24h Le Mans
09/01/2020 - 12:01

McNish, winner of the Race of a Thousand Years in Australia

On 31 December 2000 in Adelaide, Australia, three-time 24 Hours of Le Mans winner Allan McNish won the the extraordinary Race of a Thousand Years at the wheel of an Audi R8 in its crocodile livery. The British driver from Scotland, teammates with Dindo Capello, looks back on the special race and underscores Australians' enthusiasm for endurance racing ahead of the Asian Le Mans Series round this weekend at The Bend circuit.
McNish, winner of the Race of a Thousand Years in Australia

"Almost 20 years now already! Time flies!" exclaimed 50-year-old Allan McNish on 29 December 2019 remembering the final race of the American Le Mans Series, the Race of a Thousand Years, on 31 December 2000 in Adelaide, Australia that he took the start in thanks to Don Panoz. "The circumstances were unique. We made the trip on 23 December and celebrated Christmas as it was 31°C, which for a Scot is hard to believe. The whole city was buzzing because of the special event. The atmosphere at the circuit was pretty laid back, kind of like it is at Sebring. Dindo (Capello, Ed.) and I shared an Audi R8 with a special crocodile livery. I even had a matching helmet made. That race is to this day one of my fondest memories."
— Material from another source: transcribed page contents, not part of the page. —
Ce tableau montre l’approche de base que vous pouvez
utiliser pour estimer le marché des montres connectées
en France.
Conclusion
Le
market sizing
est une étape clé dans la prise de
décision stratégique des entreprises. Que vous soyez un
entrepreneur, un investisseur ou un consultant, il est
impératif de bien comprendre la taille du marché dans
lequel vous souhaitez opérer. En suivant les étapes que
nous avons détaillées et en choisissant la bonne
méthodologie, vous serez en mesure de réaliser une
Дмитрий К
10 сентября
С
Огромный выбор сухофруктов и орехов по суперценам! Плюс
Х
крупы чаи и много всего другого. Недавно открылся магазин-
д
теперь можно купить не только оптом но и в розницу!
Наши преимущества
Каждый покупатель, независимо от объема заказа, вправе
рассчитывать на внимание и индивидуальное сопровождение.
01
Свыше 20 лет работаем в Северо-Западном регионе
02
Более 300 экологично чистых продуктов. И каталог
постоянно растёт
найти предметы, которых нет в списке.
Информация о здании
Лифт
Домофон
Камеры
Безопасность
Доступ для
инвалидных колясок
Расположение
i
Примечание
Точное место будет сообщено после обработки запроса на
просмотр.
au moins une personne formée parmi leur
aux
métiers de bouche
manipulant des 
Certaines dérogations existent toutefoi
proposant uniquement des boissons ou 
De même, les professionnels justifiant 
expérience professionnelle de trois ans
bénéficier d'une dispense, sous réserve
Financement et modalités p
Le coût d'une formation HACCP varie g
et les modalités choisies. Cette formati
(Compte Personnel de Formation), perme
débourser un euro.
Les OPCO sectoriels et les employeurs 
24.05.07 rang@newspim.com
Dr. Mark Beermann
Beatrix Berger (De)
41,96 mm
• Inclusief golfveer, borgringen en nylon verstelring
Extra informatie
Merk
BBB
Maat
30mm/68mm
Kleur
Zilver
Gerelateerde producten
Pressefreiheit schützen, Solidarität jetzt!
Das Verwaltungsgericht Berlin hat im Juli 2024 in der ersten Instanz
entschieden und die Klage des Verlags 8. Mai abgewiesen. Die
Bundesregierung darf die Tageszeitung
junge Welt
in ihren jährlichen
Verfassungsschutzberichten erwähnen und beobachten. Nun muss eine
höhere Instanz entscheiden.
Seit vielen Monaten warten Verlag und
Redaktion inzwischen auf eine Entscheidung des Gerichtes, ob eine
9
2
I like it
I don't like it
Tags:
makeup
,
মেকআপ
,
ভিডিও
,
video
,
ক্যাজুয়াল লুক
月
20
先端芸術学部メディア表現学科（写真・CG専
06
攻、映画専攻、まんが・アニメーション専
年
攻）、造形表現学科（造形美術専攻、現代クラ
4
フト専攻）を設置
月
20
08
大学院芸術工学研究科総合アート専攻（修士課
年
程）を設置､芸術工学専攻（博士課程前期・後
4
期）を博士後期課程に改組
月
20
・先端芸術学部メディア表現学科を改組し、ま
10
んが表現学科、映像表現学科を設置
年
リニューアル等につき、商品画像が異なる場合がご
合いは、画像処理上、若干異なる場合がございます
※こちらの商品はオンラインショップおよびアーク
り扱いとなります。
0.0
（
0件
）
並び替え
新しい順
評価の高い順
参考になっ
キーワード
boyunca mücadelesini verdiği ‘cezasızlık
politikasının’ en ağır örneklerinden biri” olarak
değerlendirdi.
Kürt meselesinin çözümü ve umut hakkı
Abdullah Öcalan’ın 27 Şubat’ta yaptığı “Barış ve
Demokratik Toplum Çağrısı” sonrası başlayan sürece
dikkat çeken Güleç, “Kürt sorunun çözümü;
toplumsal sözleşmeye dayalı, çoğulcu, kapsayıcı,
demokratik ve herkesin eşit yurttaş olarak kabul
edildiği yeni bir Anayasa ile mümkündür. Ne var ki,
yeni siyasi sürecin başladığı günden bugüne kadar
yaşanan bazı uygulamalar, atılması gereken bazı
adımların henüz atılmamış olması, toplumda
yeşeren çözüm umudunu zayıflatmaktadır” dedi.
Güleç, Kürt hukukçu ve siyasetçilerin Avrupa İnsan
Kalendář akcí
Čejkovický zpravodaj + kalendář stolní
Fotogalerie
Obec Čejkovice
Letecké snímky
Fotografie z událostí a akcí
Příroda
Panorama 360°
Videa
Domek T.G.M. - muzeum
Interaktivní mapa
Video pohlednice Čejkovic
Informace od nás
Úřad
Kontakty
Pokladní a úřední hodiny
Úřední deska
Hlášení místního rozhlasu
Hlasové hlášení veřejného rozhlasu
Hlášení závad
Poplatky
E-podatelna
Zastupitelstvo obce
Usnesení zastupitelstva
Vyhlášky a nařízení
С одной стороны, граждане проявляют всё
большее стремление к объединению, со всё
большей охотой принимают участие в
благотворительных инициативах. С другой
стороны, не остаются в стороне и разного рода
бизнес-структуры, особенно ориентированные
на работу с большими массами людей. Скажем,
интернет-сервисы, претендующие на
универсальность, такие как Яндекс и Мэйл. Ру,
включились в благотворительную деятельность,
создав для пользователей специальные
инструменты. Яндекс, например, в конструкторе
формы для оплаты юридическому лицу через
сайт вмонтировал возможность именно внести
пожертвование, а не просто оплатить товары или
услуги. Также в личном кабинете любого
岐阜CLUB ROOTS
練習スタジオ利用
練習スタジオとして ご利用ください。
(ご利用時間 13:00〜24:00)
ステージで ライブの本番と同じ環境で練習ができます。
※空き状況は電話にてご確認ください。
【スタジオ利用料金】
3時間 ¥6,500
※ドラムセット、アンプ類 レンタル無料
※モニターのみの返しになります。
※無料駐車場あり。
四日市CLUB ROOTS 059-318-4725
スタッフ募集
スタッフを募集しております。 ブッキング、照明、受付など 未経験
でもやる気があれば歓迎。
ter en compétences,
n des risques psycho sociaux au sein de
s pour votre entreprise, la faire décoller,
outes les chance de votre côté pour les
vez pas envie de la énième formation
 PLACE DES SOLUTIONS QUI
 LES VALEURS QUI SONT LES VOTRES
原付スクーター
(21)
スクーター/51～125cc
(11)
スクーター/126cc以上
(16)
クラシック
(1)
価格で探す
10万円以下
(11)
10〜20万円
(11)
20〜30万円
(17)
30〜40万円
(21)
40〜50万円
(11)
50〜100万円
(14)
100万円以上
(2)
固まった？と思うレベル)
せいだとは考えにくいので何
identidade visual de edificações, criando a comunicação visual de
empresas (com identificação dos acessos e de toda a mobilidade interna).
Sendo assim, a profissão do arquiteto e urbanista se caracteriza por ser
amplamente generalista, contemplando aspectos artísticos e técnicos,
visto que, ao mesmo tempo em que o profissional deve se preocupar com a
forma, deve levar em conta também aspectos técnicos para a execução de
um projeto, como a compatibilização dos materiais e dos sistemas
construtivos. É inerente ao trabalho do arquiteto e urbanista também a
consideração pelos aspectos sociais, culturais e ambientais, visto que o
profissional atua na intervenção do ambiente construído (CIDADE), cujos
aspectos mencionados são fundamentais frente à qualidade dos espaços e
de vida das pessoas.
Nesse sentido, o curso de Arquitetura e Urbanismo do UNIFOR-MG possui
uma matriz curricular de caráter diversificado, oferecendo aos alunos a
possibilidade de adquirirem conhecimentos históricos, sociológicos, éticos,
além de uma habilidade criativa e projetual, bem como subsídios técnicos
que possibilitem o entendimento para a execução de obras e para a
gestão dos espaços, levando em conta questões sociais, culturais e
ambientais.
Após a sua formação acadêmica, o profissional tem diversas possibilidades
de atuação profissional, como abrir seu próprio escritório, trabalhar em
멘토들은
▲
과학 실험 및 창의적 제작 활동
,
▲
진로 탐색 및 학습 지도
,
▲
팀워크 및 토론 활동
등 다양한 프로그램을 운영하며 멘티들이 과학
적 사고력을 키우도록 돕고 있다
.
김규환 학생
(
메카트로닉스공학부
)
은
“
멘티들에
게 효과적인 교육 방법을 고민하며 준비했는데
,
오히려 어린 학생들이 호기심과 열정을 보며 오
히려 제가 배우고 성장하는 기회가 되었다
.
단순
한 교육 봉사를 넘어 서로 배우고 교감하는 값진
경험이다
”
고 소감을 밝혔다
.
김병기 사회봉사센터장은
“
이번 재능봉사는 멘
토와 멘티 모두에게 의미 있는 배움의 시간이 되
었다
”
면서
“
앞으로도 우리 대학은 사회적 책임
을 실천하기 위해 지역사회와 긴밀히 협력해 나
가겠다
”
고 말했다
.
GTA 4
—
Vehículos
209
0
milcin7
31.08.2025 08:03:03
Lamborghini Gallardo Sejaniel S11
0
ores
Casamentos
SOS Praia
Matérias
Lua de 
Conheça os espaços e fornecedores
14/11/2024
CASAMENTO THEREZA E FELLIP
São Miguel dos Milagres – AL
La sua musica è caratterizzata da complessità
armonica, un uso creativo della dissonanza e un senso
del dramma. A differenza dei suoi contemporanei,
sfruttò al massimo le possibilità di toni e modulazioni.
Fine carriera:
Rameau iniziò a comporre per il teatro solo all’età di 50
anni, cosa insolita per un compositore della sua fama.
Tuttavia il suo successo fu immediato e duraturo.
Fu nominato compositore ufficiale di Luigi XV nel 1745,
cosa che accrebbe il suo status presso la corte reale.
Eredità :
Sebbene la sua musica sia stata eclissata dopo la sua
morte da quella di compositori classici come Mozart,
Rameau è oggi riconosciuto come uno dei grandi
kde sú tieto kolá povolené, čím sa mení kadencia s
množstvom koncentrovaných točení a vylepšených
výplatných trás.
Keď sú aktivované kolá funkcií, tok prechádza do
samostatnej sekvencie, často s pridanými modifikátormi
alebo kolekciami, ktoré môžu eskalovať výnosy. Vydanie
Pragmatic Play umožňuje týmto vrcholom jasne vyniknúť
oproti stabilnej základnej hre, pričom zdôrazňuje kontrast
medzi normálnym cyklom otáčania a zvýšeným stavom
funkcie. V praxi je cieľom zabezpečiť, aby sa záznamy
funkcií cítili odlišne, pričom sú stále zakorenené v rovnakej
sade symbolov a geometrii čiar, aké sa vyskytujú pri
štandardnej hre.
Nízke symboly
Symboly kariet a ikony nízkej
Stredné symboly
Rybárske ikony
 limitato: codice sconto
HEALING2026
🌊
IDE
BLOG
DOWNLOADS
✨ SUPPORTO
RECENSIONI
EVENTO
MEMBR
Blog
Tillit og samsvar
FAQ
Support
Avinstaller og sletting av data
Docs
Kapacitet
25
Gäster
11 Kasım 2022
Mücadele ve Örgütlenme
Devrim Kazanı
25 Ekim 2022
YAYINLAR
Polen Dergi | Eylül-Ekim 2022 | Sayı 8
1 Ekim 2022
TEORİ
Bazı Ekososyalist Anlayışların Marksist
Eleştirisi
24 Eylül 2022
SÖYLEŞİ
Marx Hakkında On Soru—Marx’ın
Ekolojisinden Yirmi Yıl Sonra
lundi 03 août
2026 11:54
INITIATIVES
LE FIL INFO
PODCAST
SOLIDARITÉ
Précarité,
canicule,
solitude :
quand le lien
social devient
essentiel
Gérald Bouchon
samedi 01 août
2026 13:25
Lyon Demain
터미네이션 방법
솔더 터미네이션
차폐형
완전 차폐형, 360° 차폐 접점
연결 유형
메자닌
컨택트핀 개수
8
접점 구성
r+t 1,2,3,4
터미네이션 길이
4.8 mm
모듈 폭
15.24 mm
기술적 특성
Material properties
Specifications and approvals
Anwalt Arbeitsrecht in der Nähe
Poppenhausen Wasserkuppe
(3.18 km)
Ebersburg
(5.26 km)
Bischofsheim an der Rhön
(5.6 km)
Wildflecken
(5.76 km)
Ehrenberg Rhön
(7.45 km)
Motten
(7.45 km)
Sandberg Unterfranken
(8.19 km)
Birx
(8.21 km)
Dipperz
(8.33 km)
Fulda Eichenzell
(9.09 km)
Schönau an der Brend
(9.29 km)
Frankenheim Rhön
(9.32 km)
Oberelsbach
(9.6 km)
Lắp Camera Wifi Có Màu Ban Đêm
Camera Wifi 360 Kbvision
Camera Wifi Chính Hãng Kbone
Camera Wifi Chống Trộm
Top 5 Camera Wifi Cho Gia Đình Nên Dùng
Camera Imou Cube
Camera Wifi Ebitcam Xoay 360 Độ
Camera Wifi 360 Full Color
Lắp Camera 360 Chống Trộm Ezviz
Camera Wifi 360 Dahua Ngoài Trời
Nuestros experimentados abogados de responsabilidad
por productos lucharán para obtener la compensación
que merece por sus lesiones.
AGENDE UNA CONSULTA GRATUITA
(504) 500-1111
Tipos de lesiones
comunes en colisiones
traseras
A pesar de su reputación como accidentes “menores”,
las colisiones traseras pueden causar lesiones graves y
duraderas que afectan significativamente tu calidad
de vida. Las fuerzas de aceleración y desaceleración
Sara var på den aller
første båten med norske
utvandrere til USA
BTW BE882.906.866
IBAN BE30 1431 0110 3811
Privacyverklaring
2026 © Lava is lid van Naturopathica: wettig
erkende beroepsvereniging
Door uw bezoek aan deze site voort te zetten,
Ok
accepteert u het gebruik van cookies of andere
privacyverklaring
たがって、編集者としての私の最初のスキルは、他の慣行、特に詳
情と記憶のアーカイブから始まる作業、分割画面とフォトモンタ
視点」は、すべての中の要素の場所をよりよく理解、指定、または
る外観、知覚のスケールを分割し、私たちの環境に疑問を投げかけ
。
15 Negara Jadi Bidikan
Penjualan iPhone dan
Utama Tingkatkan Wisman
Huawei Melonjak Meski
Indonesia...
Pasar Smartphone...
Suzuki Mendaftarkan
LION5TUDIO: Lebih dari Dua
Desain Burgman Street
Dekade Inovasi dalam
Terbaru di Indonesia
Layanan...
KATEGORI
"Dindo and I clinched pole position, clocked the fastest in-race lap and won with our crocodile car. It was Audi's first win in the American Le Mans Series. We took our places on the podium shortly after 22:30, then did interviews and then it was the new year 2001. It was really strange!" The finish was as joyous as the start had been catastrophic for the Scottish driver. "I injured myself, hurting my back removing my kilt after a photo session (photo below, Ed.) before the race. I had to go to the hospital on my birthday. I was not allowed to move if I had any hope of taking the start in the race. So, I didn't do the free practice or qualifying sessions. I had to do at least two laps in the car before the start. There was a moment when we thought about using an Audi driver from Supercar in Australia, but he was way too tall. In the end, the more time I spent in the car, the less my back hurt. Driver changes can be challenging. So we proceeded with me doing the race and staying in the R8 for the final stint. I will remember that race forever. I have to say, the circuit was really good for our prototypes and for endurance racing. It was wide enough to overtake, but bumpy and if you made a mistake overtaking you could easily end up in the wall. You really had to work for a good lap time. I really enjoyed that race."

The first Asian Le Mans Series in 2020 wil take place in Australia on Sunday 12 January at The Bend.